# In protest of turning TV shows into Movies



## Big Don (Jun 19, 2009)

There is THIS. 
awesome


----------



## Andy Moynihan (Jun 19, 2009)

Remember why something was a TV show in the first place.


BECAUSE THE IDEA WASN'T GOOD ENOUGH TO BE A MOVIE.


----------



## Nolerama (Jun 19, 2009)

ALF! Lol!

:lfao:


----------



## arnisador (Jun 19, 2009)

Lol!


----------



## Omar B (Jun 19, 2009)

Funny.  But personally I prefer TV to movies in opposition to the idea that it wasn't good enough to be a movie is why it's on TV.  With a movie you may have the budget, and the big studio behind it to push the project and promotion.  But TV has the time (not to mention production values are almost equal now) to develop a really good arc that could not be covered in a 2 hour movie.  Think of Battlestar Galactica, Star Trek DS9, Lost, X-Files, Babylon 5, Stargate Atlantis, Farscape, the list goes on of stories that take years to be told properly.  Also, character development happens in a more natural way rather than the movie's forced time frame.


----------



## Aikikitty (Jun 19, 2009)

LOL!!! :lfao: :lfao::lfao:


----------



## Ken Morgan (Jun 19, 2009)

Oh yeah, like I'm going to be able to sleep tonight.....thanks.


----------



## Big Don (Jun 19, 2009)

Ken Morgan said:


> Oh yeah, like I'm going to be able to sleep tonight.....thanks.


Anytime.
It was the Care Bears and My Little Pony that did it, right?


----------



## Ken Morgan (Jun 19, 2009)

Big Don said:


> Anytime.
> It was the Care Bears and My Little Pony that did it, right?


 
Yeah.

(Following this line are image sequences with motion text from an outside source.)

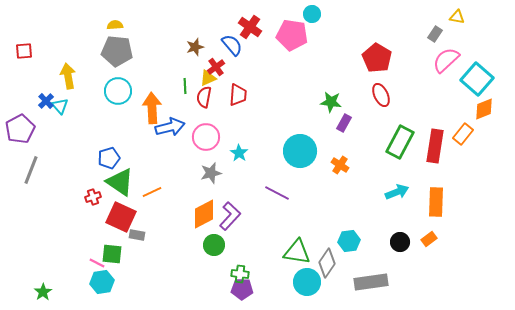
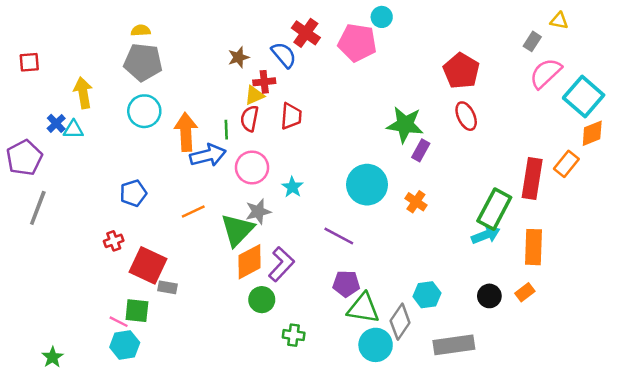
red cross: (216, 67) -> (264, 82), turned 30
green line: (185, 86) -> (226, 130), moved
green star: (331, 102) -> (405, 125), size x1.4
cyan triangle: (60, 106) -> (73, 130), turned -48
green rectangle: (400, 142) -> (494, 209), moved
green triangle: (120, 182) -> (237, 230), moved, turned 40
orange line: (152, 192) -> (193, 212), moved
purple pentagon: (242, 289) -> (346, 284), moved

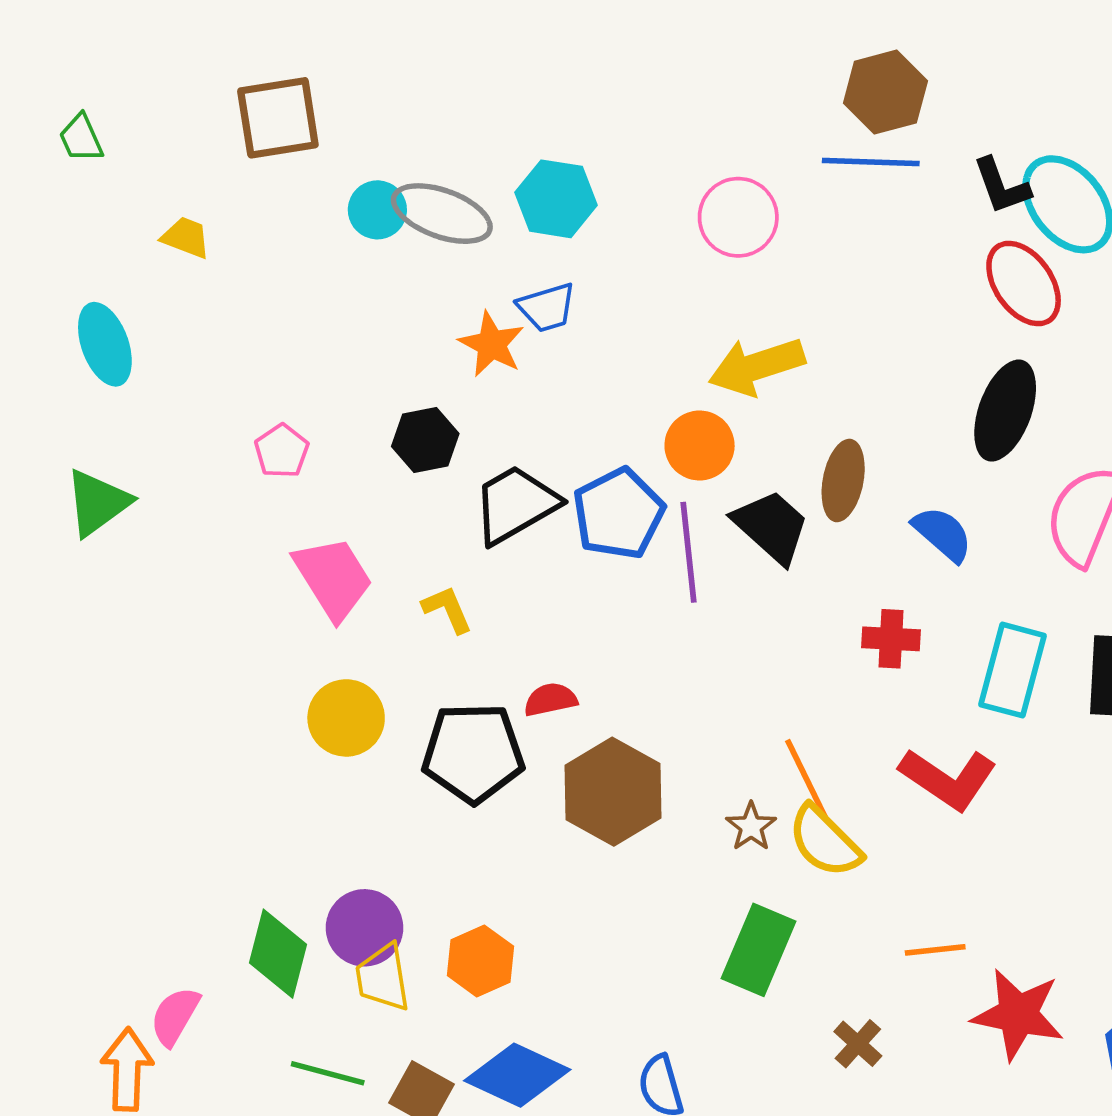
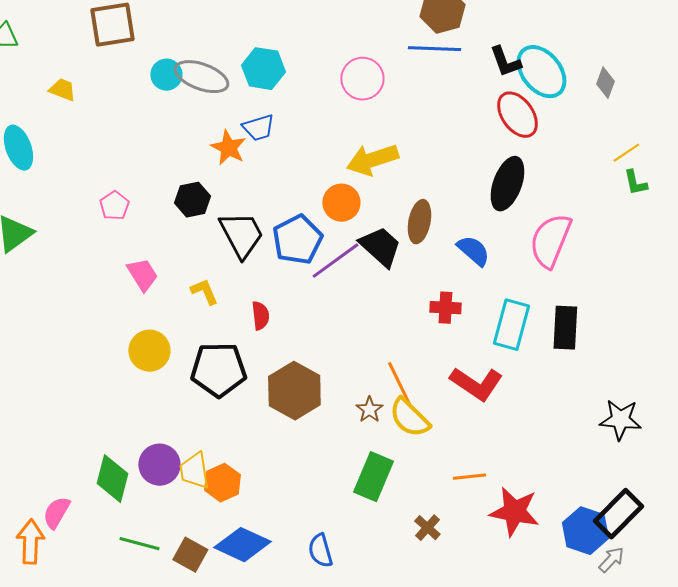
black trapezoid: (515, 504) -> (241, 235), turned 92
purple line: (688, 552) -> (335, 261), turned 60
pink trapezoid: (333, 578) -> (142, 275), size x0.7
red semicircle: (550, 700) -> (260, 316), moved, turned 96
yellow trapezoid: (383, 978) -> (194, 471), moved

And I still have a stuffed ALF buried in my closet, I may have to keep my sword nearby tonight.


----------



## Big Don (Jun 19, 2009)

Ken Morgan said:


> Yeah. And I still have a stuffed ALF buried in my closet, I may have to keep my sword nearby tonight.


Alf is only a danger to cats, temptation makes me want to use the phrase "don't be a *****" but, I won't...


----------



## Ken Morgan (Jun 19, 2009)

Big Don said:


> Alf is only a danger to cats, temptation makes me want to use the phrase "don't be a *****" but, I won't...


 
LOL! :lfao:


----------